-Caveat Lector-

Boeing deal comes at taxpayers' expense

May 29, 2003

BY ROBERT NOVAK SUN-TIMES COLUMNIST

No sooner did Congress adjourn last Friday for its Memorial Day recess than the
Pentagon declared victory for the Boeing Co. over U.S. taxpayers. Against advice
from federal budget officials and its own outside advisers, the Defense
Department boosted Boeing's ailing commercial aircraft business with a
sweetheart Air Force leasing deal. That dramatically demonstrated political
power in Washington.

Pressure from the speaker of the House, the president pro tem of the Senate and
lawmakers from 17 states where the big defense contractor operates rolled over
opposition from the Office of Management and Budget. While the ultimate decision
was made by President Bush, the political balance weighed heavily for Boeing.

''President Eisenhower must be speaking out in his grave about the
military-industrial complex that he warned about,'' Sen. John McCain told me.
McCain's was the only congressional voice to speak out when the deal was
announced. Bailing out Boeing is a classic case of the public interest
subordinated to protect a politically well-connected contractor.

The General Accounting Office estimates $20 billion to $30 billion in government
costs for leasing 100 Boeing 767 tankers for six years, costing $12.2 billion to
$22.4 billion more than simply modernizing existing KC-135E tankers. Actually,
the OMB reports the current fleet is in good shape, and the Air Force says there
is no need to start replacing the KC-135Es before 2012.

OMB Director Mitchell Daniels could see that this proposal was in Boeing's but
not the nation's interest. Just before last Christmas, he thought the deal was
sidetracked. When the Defense Department's leasing committee postponed further
consideration, a Pentagon official told me: ''It was decided that no deal was to
be made.'' I concluded in a Dec. 19 column: ''The deal is dead.'' Ominously,
however, no announcement was made.

Democratic Rep. Norman Dicks of Washington state, who has carried Boeing's water
in Congress for more than 26 years, predicted after my column that the deal
would be saved. Senate President Pro Tem Ted Stevens, Appropriations Committee
chairman, hectored Defense Secretary Donald Rumsfeld in an open hearing.

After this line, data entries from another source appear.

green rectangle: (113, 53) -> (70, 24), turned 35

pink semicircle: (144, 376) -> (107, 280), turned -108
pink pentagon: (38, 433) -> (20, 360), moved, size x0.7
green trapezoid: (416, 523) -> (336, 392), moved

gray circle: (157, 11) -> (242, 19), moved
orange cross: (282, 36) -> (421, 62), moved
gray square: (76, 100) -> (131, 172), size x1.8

House
Speaker J. Dennis Hastert applied the heat behind the scenes. Daniels did reduce
the cost to the taxpayers, but could not block the deal.

Concern for Boeing by Hastert, who represents a northern Illinois district, is a
major benefit of the company's world headquarters moving from Seattle to
Chicago. Boeing further strengthened itself by hiring Rudy F. deLeon, a senior
Defense Department official in both the Clinton and George W. Bush
administrations, as chief lobbyist. Boeing had a passionate advocate in
Secretary of the Air Force James Roche, who has worked on both the military and
industrial sides of the complex.

The drive toward a Boeing deal hit a bump two months ago when the Pentagon asked
the opinion of the Institute for Defense Analyses. Instead of the expected
whitewash, the IDA appraisal (from a panel that included retired officers) was
negative. McCain's efforts to obtain the report were rebuffed. This column also
was unable to get it.

The defense authorization act passed by the Senate last Thursday night ordered
an analysis of alternatives to the Boeing lease. That senatorial intent was
ignored by the Pentagon the next day when it announced the deal.

So delighted are Boeing's congressional cheerleaders that they admit the leasing
deal was not driven by Air Force needs. Democratic Sen. Maria Cantwell of
Washington state exulted that it ''will deliver a sustained boost for Boeing's
production lines and its workers at a time when they need it most.'' When McCain
asked Boeing whether it had offered a leasing deal to Continental Airlines and
been turned down, he was told this was ''proprietary'' information. Boeing did
not have a response to this column.

John McCain cannot reverse this deal, but he can make life miserable for James
Roche. McCain said Friday that Secretary Roche contradicted Air Force studies
and was ''relentless in exaggerating aerial tanker shortfalls and problems in
order to win approval of the lease.'' Roche, nominated to shift over as
secretary of the Army to push Rumsfeld's modernization, must confront McCain in
confirmation hearings that will explore what has been done for the Boeing Co.